The next formal appeal for funding for the Sahel will, for the first time, take place at a different time than the U.N.’s global appeal, which begins next week, and will coincide with the start of the farming season in February, to distinguish the needs of  one of the world’s longest running emergencies from other U.N. actions.

Piper said the global economic downturn and competing demands for aid for other crises had made it harder to raise donor funds for the Sahel. This year, foreign aid for the Sahel was little more than half the amount the world body had sought – 58 percent.

Syria alone accounts for more than $4.4 billion of a global U.N. humanitarian appeal for $13 billion, compared with the $1.7 billion required for the nine Sahel countries stretching from Senegal in the west to Chad in the east, according to OCHA figures.

Piper said he does not encourage comparisons between Syria and Sahel on some kind of “suffering index”, but urged donors not to forget problem areas that do not grab headlines. 

“There’s always been chronic poverty in the Sahel, there’s always been food insecurity and malnutrition, and I feel we’ve become immune to this incredible suffering,” Piper said.

To date, the shortage of funding has pushed donors and agencies to spend money on immediate priorities rather than make riskier, longer-term investments that might bear fruit only the following year, Piper said.

“Of course, feeding a starving mother today or funding therapeutic treatment for a severely malnourished child wins hands down over providing emergency seeds for next year’s harvest or repairing dirty water sources,” he said.
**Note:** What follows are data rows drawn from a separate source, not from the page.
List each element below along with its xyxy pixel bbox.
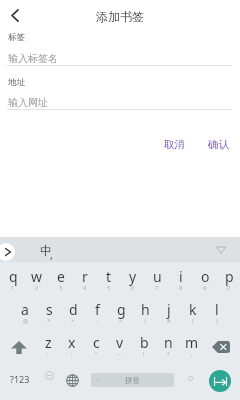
staticText: b: [140, 333, 149, 352]
staticText: x: [68, 333, 76, 352]
staticText: c: [93, 333, 100, 352]
button[interactable]: h: [133, 297, 157, 327]
staticText: 7: [155, 284, 159, 291]
staticText: =: [119, 317, 123, 324]
button[interactable]: 确认: [203, 135, 233, 153]
staticText: r: [82, 267, 88, 286]
staticText: 3: [59, 284, 63, 291]
button[interactable]: b: [132, 330, 156, 360]
button[interactable]: 拼音: [91, 373, 174, 387]
button[interactable]: t: [97, 264, 121, 294]
staticText: 地址: [8, 77, 25, 88]
staticText: y: [129, 267, 137, 286]
staticText: u: [153, 267, 162, 286]
button[interactable]: z: [36, 330, 60, 360]
staticText: ): [216, 317, 218, 324]
staticText: h: [141, 300, 150, 319]
button[interactable]: q: [1, 264, 25, 294]
button[interactable]: Period: [182, 366, 199, 392]
staticText: 9: [203, 284, 207, 291]
button[interactable]: Emoji: [41, 366, 57, 392]
staticText: j: [167, 300, 171, 319]
button[interactable]: Shift: [3, 334, 35, 360]
staticText: (: [192, 317, 194, 324]
button[interactable]: 中: [38, 240, 64, 260]
button[interactable]: m: [180, 330, 204, 360]
button[interactable]: a: [13, 297, 37, 327]
staticText: ~: [118, 350, 122, 357]
staticText: 1: [11, 284, 15, 291]
staticText: e: [57, 267, 65, 286]
staticText: 中: [40, 243, 52, 258]
staticText: @: [23, 317, 28, 324]
staticText: ,: [191, 350, 193, 357]
staticText: 6: [131, 284, 135, 291]
staticText: z: [45, 333, 52, 352]
button[interactable]: 取消: [159, 135, 189, 153]
staticText: q: [9, 267, 18, 286]
staticText: -: [96, 317, 98, 324]
staticText: l: [215, 300, 219, 319]
staticText: !: [143, 350, 145, 357]
button[interactable]: n: [156, 330, 180, 360]
staticText: ,: [50, 247, 53, 262]
staticText: 添加书签: [0, 9, 240, 24]
staticText: 5: [107, 284, 111, 291]
staticText: p: [225, 267, 234, 286]
button[interactable]: Expand toolbar: [0, 243, 15, 261]
button[interactable]: v: [108, 330, 132, 360]
staticText: 输入网址: [8, 96, 48, 109]
staticText: t: [106, 267, 112, 286]
button[interactable]: g: [109, 297, 133, 327]
button[interactable]: Backspace: [205, 334, 237, 360]
button[interactable]: i: [169, 264, 193, 294]
staticText: +: [71, 317, 75, 324]
button[interactable]: y: [121, 264, 145, 294]
button[interactable]: j: [157, 297, 181, 327]
staticText: /: [144, 317, 147, 324]
staticText: 拼音: [125, 376, 140, 385]
button[interactable]: k: [181, 297, 205, 327]
staticText: g: [117, 300, 126, 319]
staticText: 8: [179, 284, 183, 291]
staticText: 0: [227, 284, 231, 291]
staticText: 2: [35, 284, 39, 291]
staticText: i: [179, 267, 183, 286]
staticText: o: [201, 267, 210, 286]
button[interactable]: Enter: [209, 370, 231, 392]
staticText: f: [95, 300, 100, 319]
button[interactable]: Change language: [63, 366, 82, 392]
staticText: ": [95, 350, 98, 357]
staticText: 标签: [8, 32, 25, 43]
staticText: k: [189, 300, 197, 319]
button[interactable]: Back: [2, 2, 28, 28]
button[interactable]: w: [25, 264, 49, 294]
staticText: a: [21, 300, 29, 319]
button[interactable]: s: [37, 297, 61, 327]
staticText: d: [69, 300, 78, 319]
button[interactable]: x: [60, 330, 84, 360]
staticText: 4: [83, 284, 87, 291]
staticText: s: [46, 300, 53, 319]
button[interactable]: Hide keyboard: [213, 242, 228, 257]
button[interactable]: e: [49, 264, 73, 294]
staticText: m: [185, 333, 199, 352]
button[interactable]: l: [205, 297, 229, 327]
staticText: 输入标签名: [8, 52, 58, 65]
button[interactable]: ?123: [4, 366, 36, 392]
staticText: ;: [71, 350, 73, 357]
button[interactable]: r: [73, 264, 97, 294]
button[interactable]: p: [217, 264, 240, 294]
staticText: ?123: [10, 373, 30, 385]
staticText: #: [167, 317, 171, 324]
button[interactable]: f: [85, 297, 109, 327]
staticText: v: [116, 333, 124, 352]
button[interactable]: c: [84, 330, 108, 360]
staticText: n: [164, 333, 173, 352]
staticText: :: [47, 350, 49, 357]
button[interactable]: o: [193, 264, 217, 294]
button[interactable]: d: [61, 297, 85, 327]
staticText: ?: [167, 350, 170, 357]
button[interactable]: u: [145, 264, 169, 294]
staticText: w: [31, 267, 43, 286]
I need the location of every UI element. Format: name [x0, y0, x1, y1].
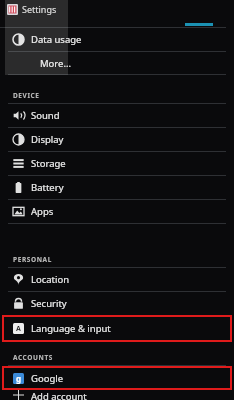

Only 47 percent of the funding wanted for agriculture was met this year compared with almost 85 percent of the funding required for food assistance. Water, hygiene and sanitation (WASH) projects received only 29 percent of the funding they had sought, OCHA data show.

“Yet it’s frustrating to sit here and see that we’re going to have another massive burden of hunger next year, even without a drought, and part of the reason is our inability to respond in a more comprehensive way to the needs this year,” Piper said.

“We need to be able to treat for today, and prevent for tomorrow so mothers and children don’t have to keep coming back year after year.”

NOT JUST WEATHER

Good weather this year meant farm output in the Sahel was 1 percent higher than the average of the previous five years, but due to conflict and higher population there was around 13 percent less food per capita, Piper said.

Instability in northern Mali, violence in the Central African Republic and northern Nigeria, and a fertility rate of 7.6 children per mother in countries like Niger, have limited the supply and pushed up the price of food across the Sahel and kept malnutrition rates among the highest in the world.

“Today, a smaller proportion of the poor are subsistence farmers or pastoralists, whose fate is directly related to the weather. Rather, many depend on labour markets, like you and me, often being paid for seasonal jobs on a day-to-day basis,” Piper said.

“They don’t grow all their own crops or raise enough animals in idyllic African landscapes to support themselves. Instead, they buy from the local food markets, which makes them incredibly vulnerable to the movement of prices, especially as they spend 50 to 60 percent of their wages on feeding their families,” he said.

“Blaming everything on the weather distances you from the sense of urgency, which is at best disempowering and at worst allowing you to maybe shirk responsibility,” Piper warned. “Social protection schemes, insurance policies, development of climate-hardy seeds and diversification of livelihoods are just some of the things that can help families deal with an increasingly erratic climate.”